I just bought a Hatch 7+ and was looking for everyone's thoughts on a good rod combo for redfish. I have a 8wt tfo lefty kreh that I may use with it. It will be almost strictly reds.


----------



## MariettaMike (Jun 14, 2012)

Buying a fly rod based on the reel you have is like buying shoes to match your socks.

It basically doesn't matter unless you care about color matching.

Buy the rod that you cast the best with the fly line that you like the best.


----------



## PLANKTON7 (Jun 14, 2011)

> Buying a fly rod based on the reel you have is like buying shoes to match your socks.
> 
> It basically doesn't matter unless you care about color matching.
> 
> Buy the rod that you cast the best with the fly line that you like the best.



well put.....i can tell you my favorite rod in that class is the gloomis pro 1. best period.


----------



## warnerhvac (May 6, 2012)

Ok that's really what I wanted to know. And just others input with there similar setup is all.


----------



## CurtisWright (May 9, 2012)

It's usually not the bow and arrow, but the Indian standing behind it. Fish the TFO until you can feel the difference between it and a 700$ rod. Then make an extra mortgage payment and keep fishing the TFO. 

I have a TFO lefty kreh and a sage xp. I catch the same amount of fish on both of them.


----------



## Dillusion (May 21, 2012)

> Ok that's really what I wanted to know.  And just others input with there similar setup is all.


You bought an expensive reel...buy an expensive rod. Won't matter none the less.

helios 2, Sage Xi3, Clutch Tactical...All are good rods.

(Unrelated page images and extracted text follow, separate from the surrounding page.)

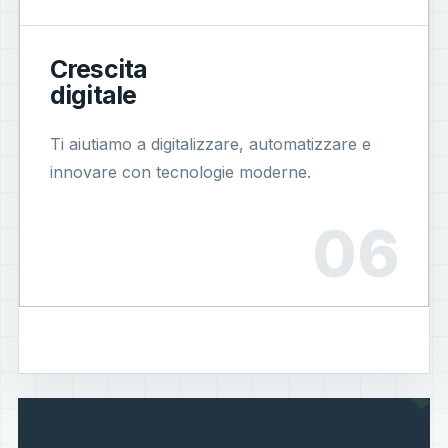
Crescita
digitale
Ti aiutiamo a digitalizzare, automatizzare e
innovare con tecnologie moderne.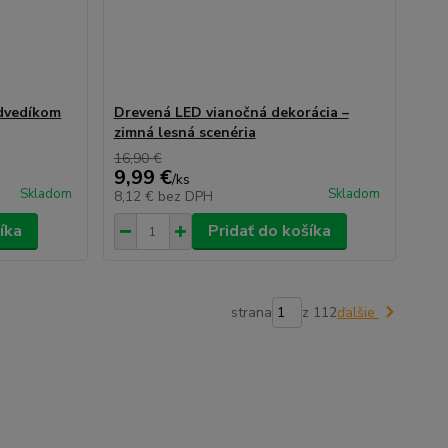
edvedíkom
Drevená LED vianočná dekorácia –
zimná lesná scenéria
16,90 €
9,99 €
/
ks
Skladom
Skladom
8,12 €
bez DPH
íka
Pridať do košíka
strana
z 112
ďalšie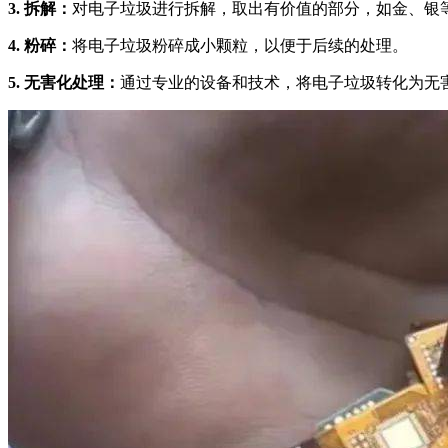
3. 拆解：
对电子垃圾进行拆解，取出有价值的部分，如金、银
4. 粉碎：
将电子垃圾粉碎成小颗粒，以便于后续的处理。
5. 无害化处理：
通过专业的设备和技术，将电子垃圾转化为无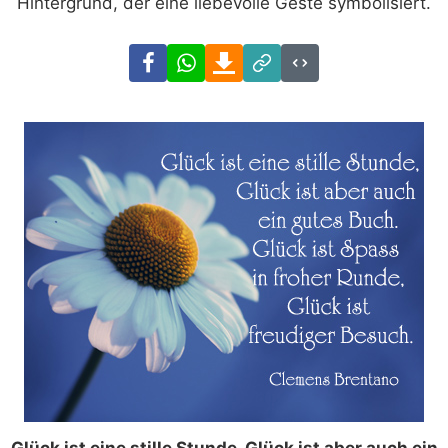
Hintergrund, der eine liebevolle Geste symbolisiert.
Facebook
WhatsApp
Download
Link
Code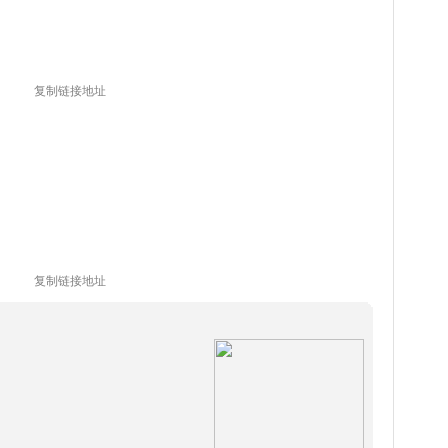
复制链接地址
复制链接地址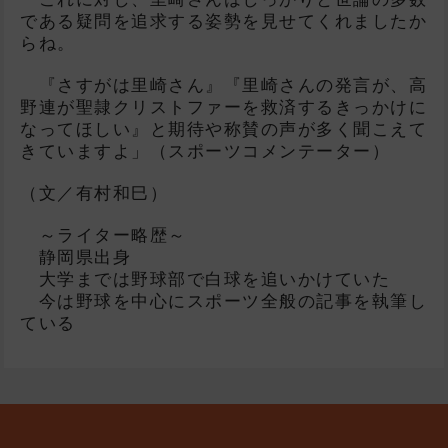
である疑問を追求する姿勢を見せてくれましたか
らね。
『さすがは里崎さん』『里崎さんの発言が、高
野連が聖隷クリストファーを救済するきっかけに
なってほしい』と期待や称賛の声が多く聞こえて
きていますよ」（スポーツコメンテーター）
（文／有村和巳）
～ライター略歴～
静岡県出身
大学までは野球部で白球を追いかけていた
今は野球を中心にスポーツ全般の記事を執筆し
ている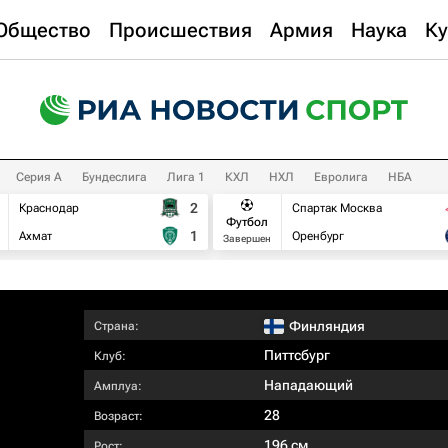
Общество
Происшествия
Армия
Наука
Ку
Серия А
Бундеслига
Лига 1
КХЛ
НХЛ
Евролига
НБА
2
Краснодар
Спартак Москва
Футбол
1
Ахмат
Оренбург
Завершен
Финляндия
Страна:
Питтсбург
Клуб:
Нападающий
Амплуа:
28
Возраст:
196 см
Рост:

Or just go buy a TFO and go catch fish


----------



## BayStYat (Sep 12, 2012)

> It's usually not the bow and arrow,  but the Indian standing behind it.  Fish the TFO until you can feel the difference between it and a 700$ rod.  Then make an extra mortgage payment and keep fishing the TFO.
> 
> I have a TFO lefty kreh and a sage xp.  I catch the same amount of fish on both of them.


Hahaha

Well played


----------



## redjim (Oct 16, 2012)

I would stick with the TFO.

Just one point, I believe the 7 plus is 8.6 ozs, that is a lot of weight to be lugging around chasing reds with. The Nautilus FWX weights less than 1/2 of that at 4.2 ozs. That is 4.4 ozs less. That 4.4 ozs is a lot of weight.

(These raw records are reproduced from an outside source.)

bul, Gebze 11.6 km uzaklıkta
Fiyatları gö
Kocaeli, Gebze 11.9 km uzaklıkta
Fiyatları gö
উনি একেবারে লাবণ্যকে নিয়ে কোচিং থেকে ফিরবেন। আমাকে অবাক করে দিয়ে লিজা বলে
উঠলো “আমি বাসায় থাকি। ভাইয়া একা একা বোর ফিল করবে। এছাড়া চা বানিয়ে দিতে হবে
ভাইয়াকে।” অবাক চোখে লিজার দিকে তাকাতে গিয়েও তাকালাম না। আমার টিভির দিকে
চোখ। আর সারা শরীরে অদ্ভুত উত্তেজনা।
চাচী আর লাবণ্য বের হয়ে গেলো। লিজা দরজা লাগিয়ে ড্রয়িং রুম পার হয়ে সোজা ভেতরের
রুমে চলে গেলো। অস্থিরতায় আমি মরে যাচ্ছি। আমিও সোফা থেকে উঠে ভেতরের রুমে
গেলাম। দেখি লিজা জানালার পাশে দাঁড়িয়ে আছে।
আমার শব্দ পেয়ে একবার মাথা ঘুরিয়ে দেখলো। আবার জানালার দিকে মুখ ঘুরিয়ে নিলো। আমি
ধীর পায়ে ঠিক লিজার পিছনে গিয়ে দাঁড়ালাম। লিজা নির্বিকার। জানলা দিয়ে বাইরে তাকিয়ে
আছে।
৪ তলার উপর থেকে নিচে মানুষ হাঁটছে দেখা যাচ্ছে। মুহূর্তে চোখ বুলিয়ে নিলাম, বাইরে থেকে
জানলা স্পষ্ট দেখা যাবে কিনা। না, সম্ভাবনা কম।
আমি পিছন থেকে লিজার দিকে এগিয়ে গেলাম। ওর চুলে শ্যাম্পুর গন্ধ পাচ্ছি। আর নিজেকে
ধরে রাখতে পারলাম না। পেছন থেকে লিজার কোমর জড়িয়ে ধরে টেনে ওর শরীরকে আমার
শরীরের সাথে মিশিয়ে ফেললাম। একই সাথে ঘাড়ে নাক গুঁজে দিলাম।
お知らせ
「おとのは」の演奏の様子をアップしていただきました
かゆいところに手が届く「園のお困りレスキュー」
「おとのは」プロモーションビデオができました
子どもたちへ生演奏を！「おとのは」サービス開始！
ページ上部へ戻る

Many folks slaying big fish with that reel.

Just my two cents.


----------



## warnerhvac (May 6, 2012)

Ok I may stick with the tfo until a used higher end tod comes up for sale. Thanks for the input guys.


----------



## mxbeebop (Mar 22, 2013)

I'd pickup a g loomis pro1 if you can keep it on the boat. That's my next rod.


----------



## mkyhagan (Jul 1, 2012)

The TFOs are nice, but if your looking to spend a bit more the scott a4 with the hatch 7+ makes a good combo. I know of a friend that just dropped some money on this combo to replace his BVK and couldn't be happier he did.


----------



## RustyNSC (Apr 13, 2013)

I have the Pro 1 NXR in 9wt with the Hatch 7 I love it.


----------